The Micro Four Thirds is another area to look at. It's being positioned as the in-between the compact cameras and full-fledged dSLRs. The Lumix G1 (review here) is a great little camera. The upcoming GH1 is also getting a lot of buzz.


----------



## funhouse69 (Mar 26, 2007)

First of all Point and Shoot Cameras are very convienient and produce more than acceptable results for most people. With that said if you are looking for the most flexibility and the best results possible then you really do want to go with a DSLR. 

Although I am a Die Hard Canon Fan I will admit that going with either Canon or Nikon in the DSLR Department is the best bet. I personally think that Canon has more lenses and accessories to choose from but again you can't go wrong with Nikon either. 

I am strictly a hobby photographer and believe that awesome results can be achieved from even the lowest cost DSLR. I started with Canon's original Digital Rebel many years ago then went to their 30D and now have a 40D with plans to upgrade to a full frame body in the near future. 

So this all comes down to what you are looking for. If you really want something that you can point and shoot then stick with a higher-end Point and Shoot if you are willing to put a little more effort in to the process and want more options like more lenses and external flashes then DSLR is the only way to go.

I've been doing this for a while and enjoy helping others when it comes to photography so hopefully this helps, if I missed anything let me know.


----------



## inkahauts (Nov 13, 2006)

If your looking for a good deal on an slr... Check cost co.. They usually have full packages, with memory cards, cases, everything for less than the price a body and basic lenses usually costs..


----------



## houskamp (Sep 14, 2006)

I like my D50.. nice thing is it fires instantly.. Taking pics of grandkids is hard when you have a 1sec+ delay between button press and shot.. That was my #1 reason for getting it.. #2 is it can take multiple shots very quick too.. #3 is the optional flash unit..

Wife has a cheap camera that is easier to carry but the delay sucks..


----------



## Jason Nipp (Jun 10, 2004)

Thank you all for your advice, keep it coming if you have more.

I did not get the winning bid on the D80... but I like how it has an 11 point AF. The D60 only has a 7 point.

The more AF help for me the better I think from what I am reading.


----------



## Cholly (Mar 22, 2004)

Jason: I'm curious to know why you feel it's necessary to have so many AF points. If it's that important to you, you'll probably have to go with a more expensive SLR.
I just checked on costco.com -- They have a Nikon D60 kit with 18-55 mm VR and 55-200 mm VR lens, plus GB SD card for $699.95 through 4/18. I'll be stopping at the local Costco store this afternoon and check the price there. Sam's Club has the D60 with just the 18-55 mm lens for $539.95


----------



## Ron Barry (Dec 10, 2002)

First off... I concur with the the going with Nikon or Canon if you go Digital SLR. Whenever I am asked what brands to go with, my answer is always stick with folks who have a long history of making cameras dating back to Film days. dpreview is your friend and I would suggest spending some time there. 
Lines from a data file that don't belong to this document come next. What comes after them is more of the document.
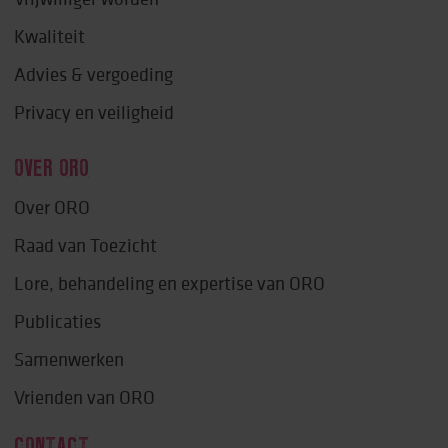
Kwaliteit
Advies & vergoeding
Privacy en veiligheid
OVER ORO
Over ORO
Raad van Toezicht
Lore, behandeling en expertise van ORO
Publicaties
Samenwerken
Vrienden van ORO
CONTACT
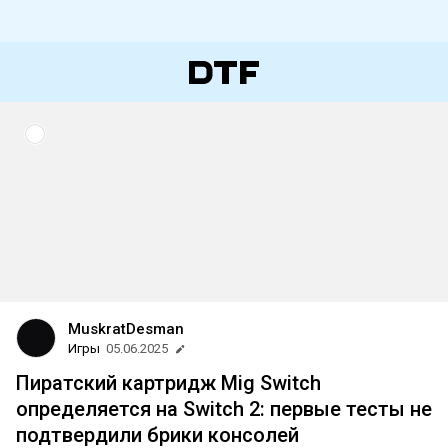
MuskratDesman
Игры
05.06.2025
Пиратский картридж Mig Switch
определяется на Switch 2: первые тесты не
подтвердили брики консолей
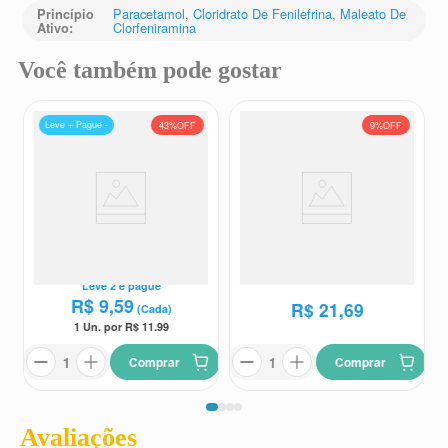
Paracetamol
,
Cloridrato De Fenilefrina
,
Maleato De
Princípio
Clorfeniramina
Ativo
:
Você também pode gostar
Leve + Pague -
43%
OFF
9%
OFF
Antigripal Neolefrin 20
Inalador para Congestão Nasal
comprimidos
Vick 1 Unidade 0,5g
Neolefrin
Vick
R$
23
,
91
Leve
2
e pague
R$
9
,
59
R$
21
,
69
(Cada)
1 Un. por R$
11.99
Comprar
Comprar
Avaliações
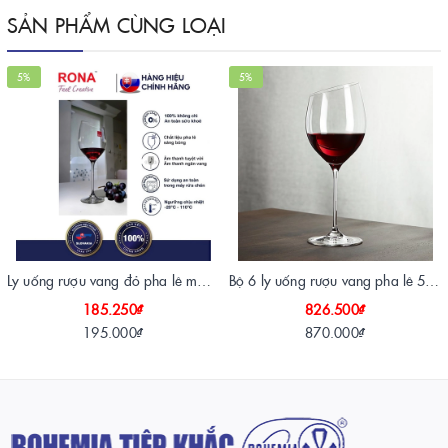
SẢN PHẨM CÙNG LOẠI
5%
5%
Ly uống rượu vang đỏ pha lê mài vát rona 450 ml Tiệp Khắc
Bộ 6 ly uống rượu vang pha lê 590 ml vát miệng
185.250₫
826.500₫
195.000₫
870.000₫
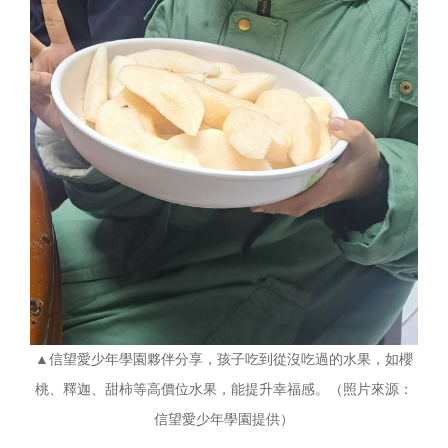
▲信望愛少年學園夥伴分享，孩子吃到從沒吃過的水果，如櫻
桃、釋迦、甜柿等高價位水果，能提升幸福感。（照片來源：
信望愛少年學園提供）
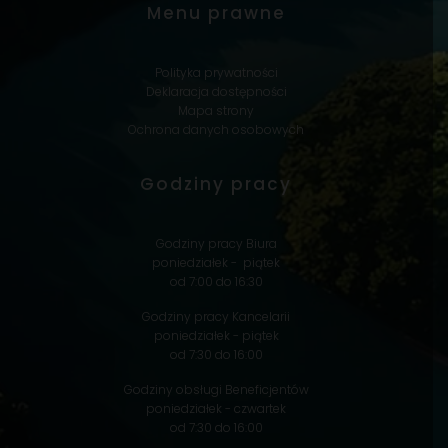
Menu prawne
Polityka prywatności
Deklaracja dostępności
Mapa strony
Ochrona danych osobowych
Godziny pracy
Godziny pracy Biura
poniedziałek - piątek
od 7:00 do 16:30
Godziny pracy Kancelarii
poniedziałek - piątek
od 7:30 do 16:00
Godziny obsługi Beneficjentów
poniedziałek - czwartek
od 7:30 do 16:00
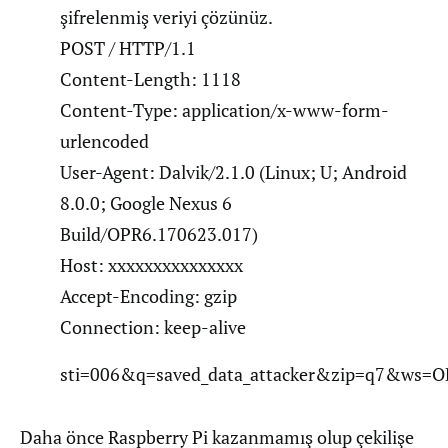
şifrelenmiş veriyi çözünüz.
POST / HTTP/1.1
Content-Length: 1118
Content-Type: application/x-www-form-
urlencoded
User-Agent: Dalvik/2.1.0 (Linux; U; Android
8.0.0; Google Nexus 6
Build/OPR6.170623.017)
Host: xxxxxxxxxxxxxxx
Accept-Encoding: gzip
Connection: keep-alive
sti=006&q=saved_data_attacker&zip=
Daha önce Raspberry Pi kazanmamış olup çekilişe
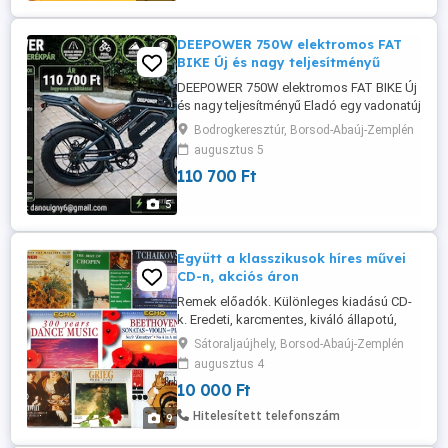
házasság ...
DEEPOWER 750W elektromos FAT
BIKE Új és nagy teljesítményű
DEEPOWER 750W elektromos FAT BIKE Új
és nagy teljesítményű Eladó egy vadonatúj
DEEPOWER 750W elektromos FAT BIKE,
Bodrogkeresztúr, Borsod-Abaúj-Zemplén
amely erős motorjának és robusztus
augusztus 5
kialakításának köszönhetően tökéletes
110 700 Ft
választás városi közlekedéshez,
terepezéshez és hosszabb túrákhoz is.
5
Főbb jellemzők: - Erőteljes 750W-os
elektromos ...
Együtt a klasszikusok híres művei
CD-n, akciós áron
Remek előadók. Különleges kiadású CD-
k. Eredeti, karcmentes, kiváló állapotú,
gyakorlatilag új állapotban és az eredeti
Sátoraljaújhely, Borsod-Abaúj-Zemplén
dobozában. Csomagolás bubis papír,
augusztus 4
karton dobozban. Együttes ár. Fotókat
10 000 Ft
kérésre küldök! Átvehető személyesen
Sátoraljaújhelyben. Postázás MPL csak
Hitelesített telefonszám
9
előre utalással, a postaköltséget ...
I personally have a Rebel XT (Few revs back) and have taken over 10K pics with it. A few years back I went with a the dSLR like all in one cameras and have to say that was a night and day experience for me. One thing a dSLR brings is a fast focus to shoot time. With kids this can be very important to get the shot you are wanting to get. 

As for blurry and AutoFocus. Blurry can be a result of shake but also can be a result of not understanding your camera and trying to get it to do something it can't. Example in point, my wife took out our dSLR to my sons game it it was dusk. She had it set to the green square and tried to shoot the kids running around. All the pictures turned out blurry. A few weeks later ("Around the same time"), I took some shots. Well I don't shoot green square and upped the ISO, set my speed to 640 of a second, zoomed out to where I was not underexposing and got some good shots. Like anything cameras have limitations and knowing the limitations and how to work with them will strongly help to get less blur in your pictures. 

As for AF points, I personally only shoot center AF and adjust and find the massive multi-point systems to be a bit of a gimmick. Same goes with massive Mega-pixel. Having more Mega-pixel helps with cropping but also can add more noise and most people don't crop (I do. ). 

I also would echo that it does depend on a lot of factors. Some people don't like carrying camera equipment and like lightweight. If this is huge then dSLRs are not the way to go but you do give up a lot of flexibility and I don't think P&S can match in terms of picture quality. 

I personally like Canon and have been a Canon guy for a long time. Nikon is also well respected and has a lot of fans. Can't go wrong with either of those choices in the dSLR or point and shoot area. Also heard some good things on the Lumax models. 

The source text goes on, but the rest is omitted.